Task to complete: With every picture left out, restate the listing below exactly as written.

### Source material ###

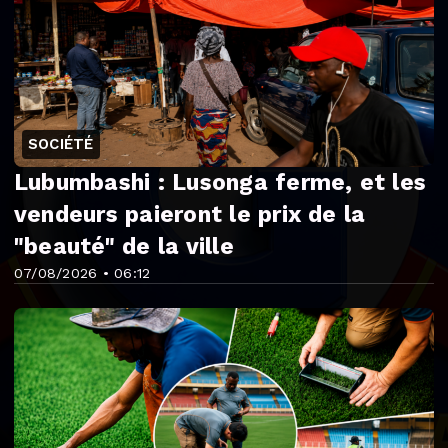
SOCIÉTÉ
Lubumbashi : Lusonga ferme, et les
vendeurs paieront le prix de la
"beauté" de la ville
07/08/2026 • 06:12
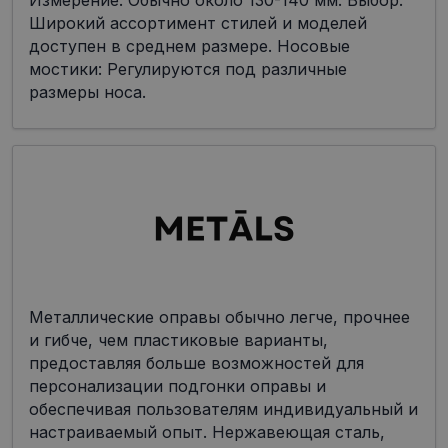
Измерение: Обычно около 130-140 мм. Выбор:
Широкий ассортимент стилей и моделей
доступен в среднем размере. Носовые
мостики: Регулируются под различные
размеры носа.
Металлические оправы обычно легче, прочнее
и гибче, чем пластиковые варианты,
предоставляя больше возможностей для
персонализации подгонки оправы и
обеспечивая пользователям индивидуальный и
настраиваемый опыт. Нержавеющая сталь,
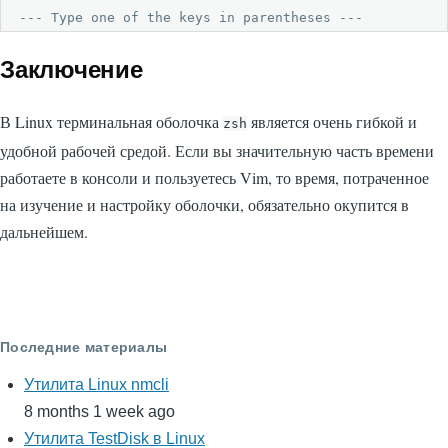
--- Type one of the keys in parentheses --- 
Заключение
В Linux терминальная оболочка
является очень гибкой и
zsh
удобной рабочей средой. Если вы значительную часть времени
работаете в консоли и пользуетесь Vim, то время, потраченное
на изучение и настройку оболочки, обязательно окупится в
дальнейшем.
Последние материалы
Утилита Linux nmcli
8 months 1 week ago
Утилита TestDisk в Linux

###

Answer section:
SOCIÉTÉ
Lubumbashi : Lusonga ferme, et les
vendeurs paieront le prix de la
"beauté" de la ville
07/08/2026 • 06:12
Измерение: Обычно около 130-140 мм. Выбор:
Широкий ассортимент стилей и моделей
доступен в среднем размере. Носовые
мостики: Регулируются под различные
размеры носа.
Металлические оправы обычно легче, прочнее
и гибче, чем пластиковые варианты,
предоставляя больше возможностей для
персонализации подгонки оправы и
обеспечивая пользователям индивидуальный и
настраиваемый опыт. Нержавеющая сталь,
--- Type one of the keys in parentheses --- 
Заключение
В Linux терминальная оболочка
является очень гибкой и
zsh
удобной рабочей средой. Если вы значительную часть времени
работаете в консоли и пользуетесь Vim, то время, потраченное
на изучение и настройку оболочки, обязательно окупится в
дальнейшем.
Последние материалы
Утилита Linux nmcli
8 months 1 week ago
Утилита TestDisk в Linux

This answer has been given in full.